シートンが、ニューメキシコであったオオカミの群れのリーダー、ロボとのたたかいと、オオカミへの愛を描いた動物物語、「カランボーの王、あるオオカミの物語」の全訳です。

2人中、2人の方がこのレビューが役に立ったと投票しています。

 たぐいまれなる自然体験をもち、動物に心をよせたシートンは、人間に追いつめられながらも、オオカミの誇りをうしなわずに、敢然と闘うロボの生き方を物語にしました。

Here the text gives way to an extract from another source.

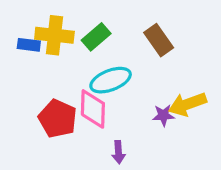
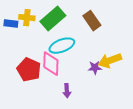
yellow cross: (54, 35) -> (27, 18), size x0.7
green rectangle: (96, 37) -> (53, 19), size x1.4

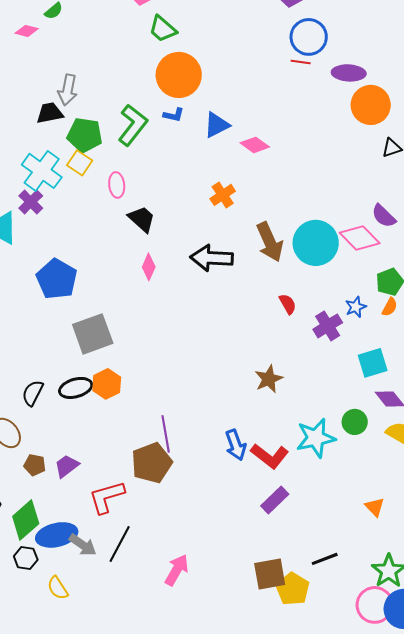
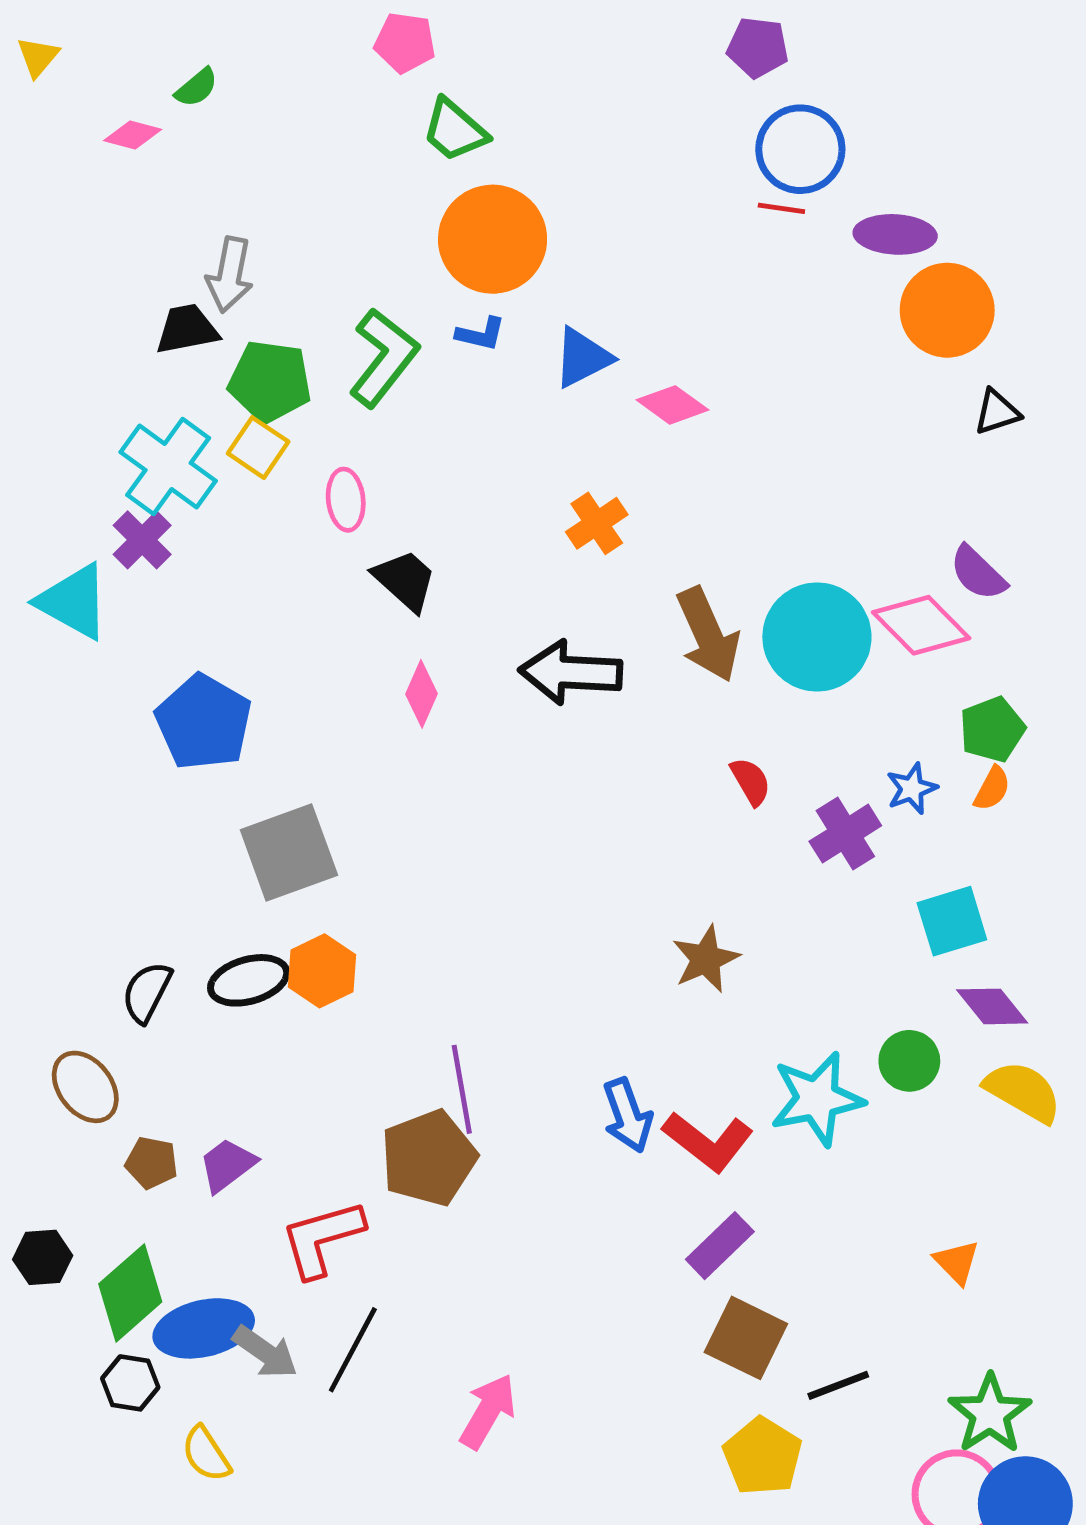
brown square: (270, 574) -> (746, 1338), moved, turned 36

わかりやすい文章と美しい絵でつづられ、動物たちのほんとうの魅力を伝えています。
 シートンという、ナチュラリストであってさえ、ロボがひきいるオオカミの群れとの、長期にわたる徹底した交流なしには知ることができない、野生動物のすばらしさがあったのです。カランポーの牧場で、殺意をもってロボを追いつめながら、どんどんロボに共感を深めていきます。シートンの気持ちは、恋人ブランカを求めて谷あいをさまようロボとひとつになっていきます。そしてロボが、ブランカの殺された場所にいることや、悲痛な嘆きの声をはりあげるのを聞いて、野生動物が決して捨てようとしない、仲間との深い心のつながりに、気づくのです。
 カランボーで三ヶ月をすごしたシートンは、東部の実業家である大牧場主にやとわれたオオカミ猟師という、矛盾した立場にいました。

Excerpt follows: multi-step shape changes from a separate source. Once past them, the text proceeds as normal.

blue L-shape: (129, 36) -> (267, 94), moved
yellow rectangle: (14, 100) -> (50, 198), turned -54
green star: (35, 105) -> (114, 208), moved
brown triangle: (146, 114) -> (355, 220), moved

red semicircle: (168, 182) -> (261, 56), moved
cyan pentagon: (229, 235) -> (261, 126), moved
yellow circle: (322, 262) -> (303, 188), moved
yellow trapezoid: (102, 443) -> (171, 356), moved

 シートンは、克明に、時々刻々と、核心にせまる描写で描きました。
 1000ドルもの懸賞金をかけられたロボは、凶悪な害獣なのではなく、文明人による環境破壊によって追いつめられた、自然を代表する抵抗者であり、犠牲者であったのです。
 シートンは、ロボを追うことによって、気づき、確信したのでした。
 ロボの死という経験のあと、シートンはけっして、動物にわなや銃などの暴力を使わないことを自分に誓っています。
 そして、自分とオオカミとの親しい関係をしめすために、自分のサインにロボの足あとをくわえるようになったのでした。

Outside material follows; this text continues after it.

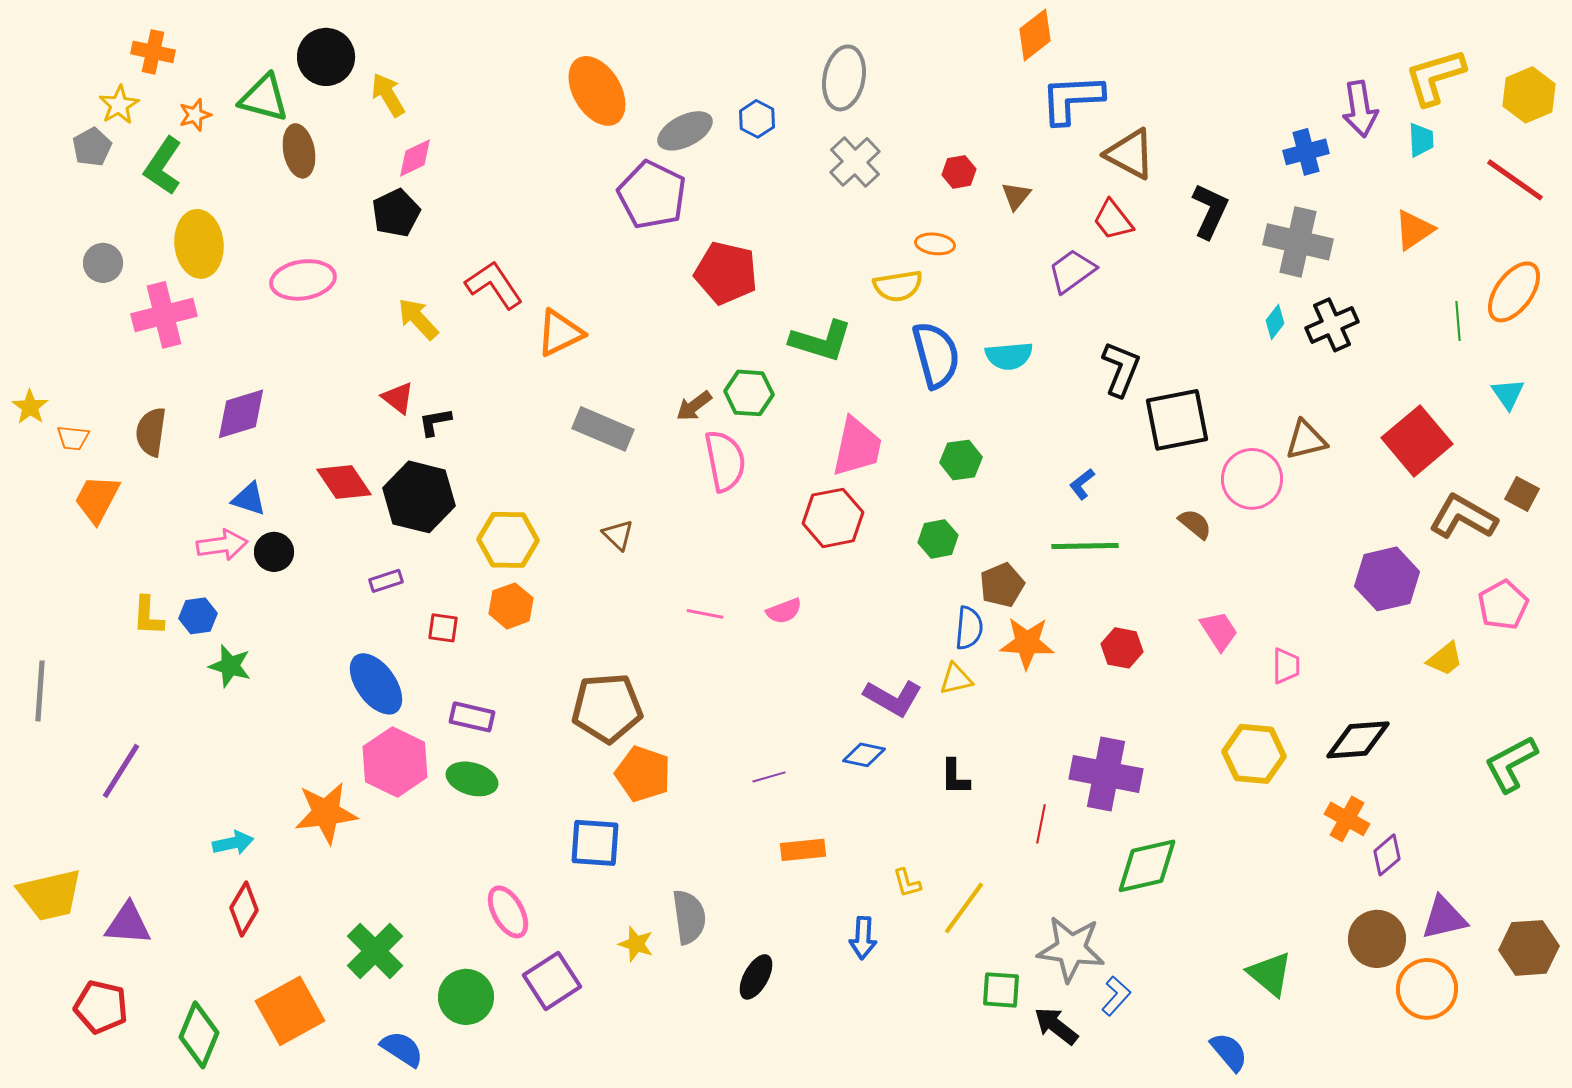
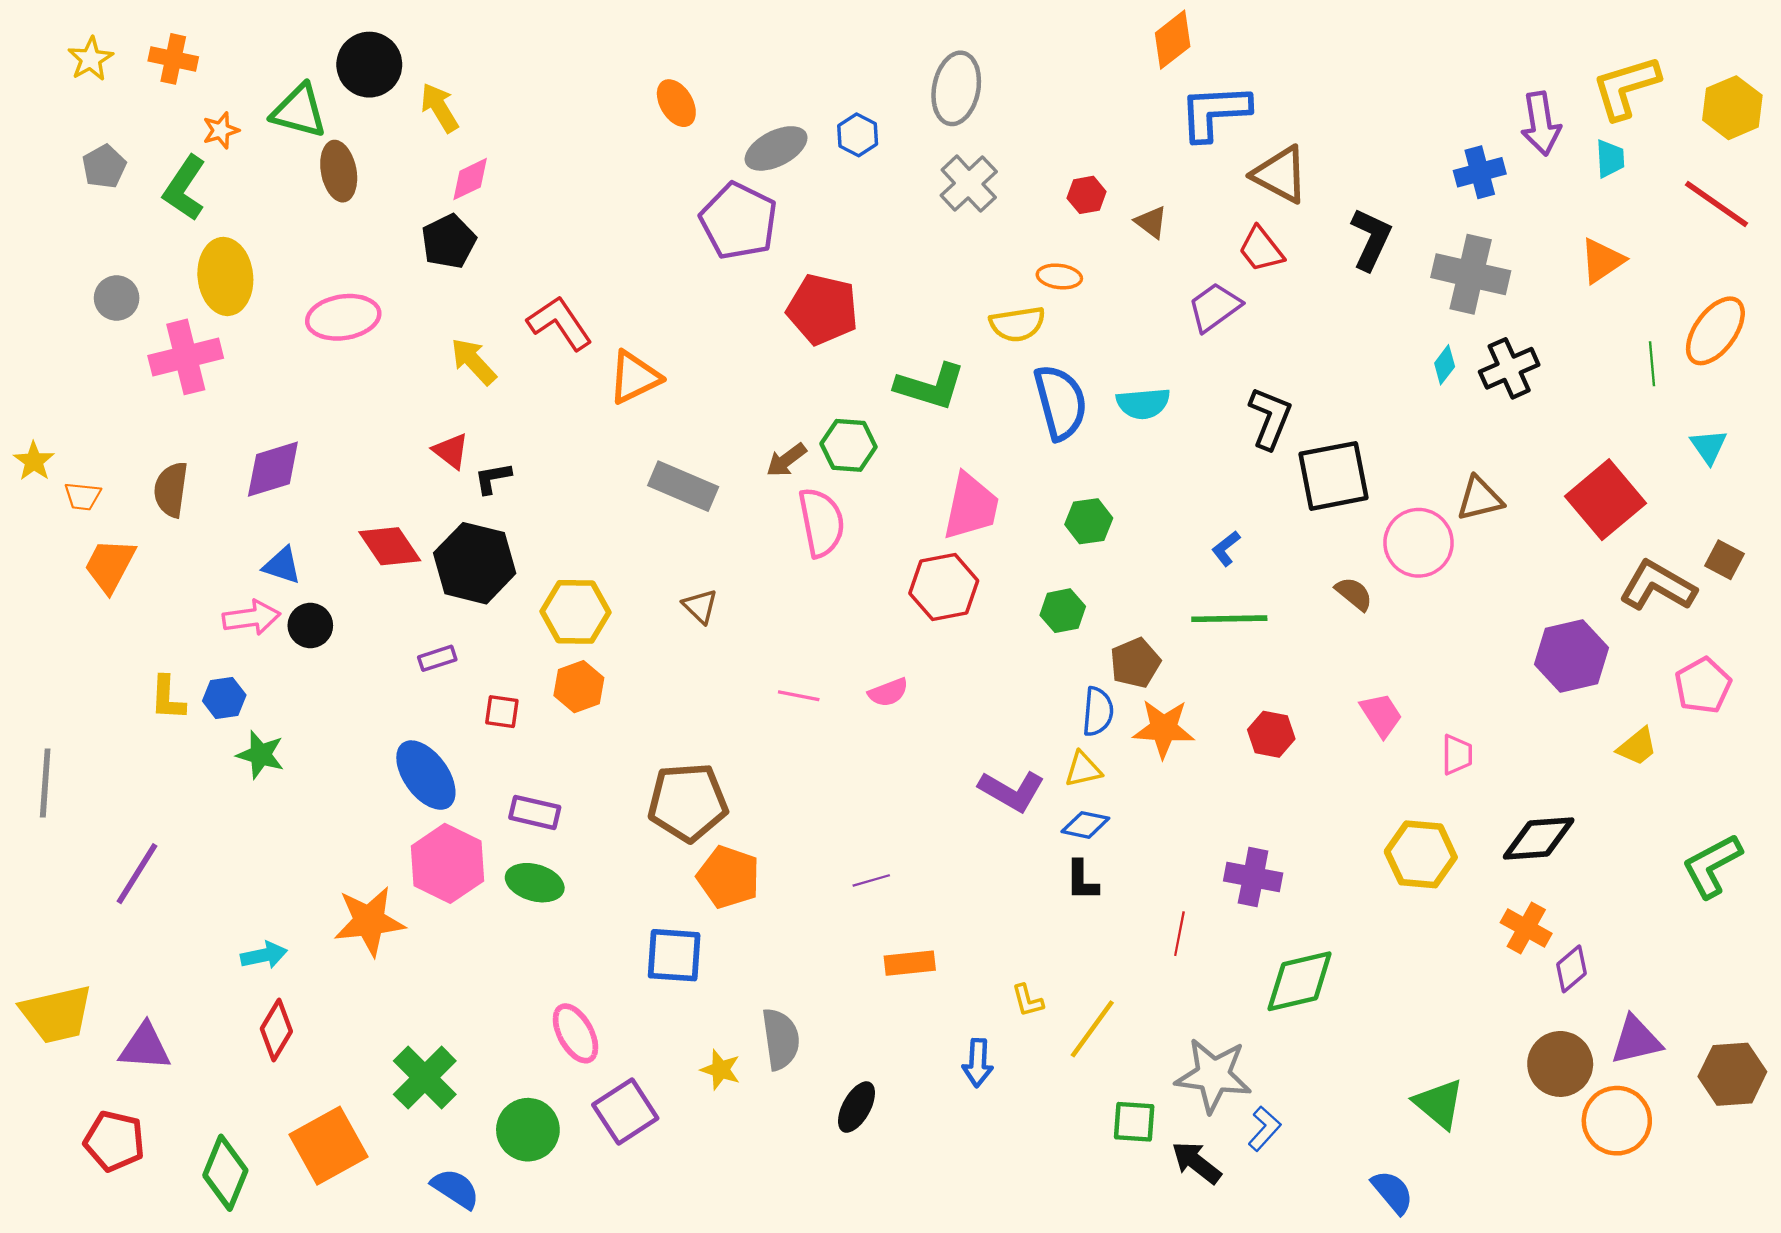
orange ellipse: (597, 91) -> (676, 103), size x0.6
yellow star: (119, 105) -> (91, 59), moved
brown triangle: (1016, 196) -> (1151, 222), turned -32
blue diamond: (864, 755) -> (1085, 825), moved
purple cross: (1106, 774) -> (1253, 877), size x0.7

 シートンは個々の動物と親しく接することをつうじて、動物の心を知るナチュラリストでした。わかりやすい、やさしい言葉とシートン自身のすばらしい絵でつづられた、野生動物たちのほんとうの魅力を伝える物語は読み手の心を打ちます。野生動物の心が伝わって、自然のなかで共に生きることのほんとうの意味を考えさせられます。

(わくわくどきどき/図書館の学校・児童書選書委員会)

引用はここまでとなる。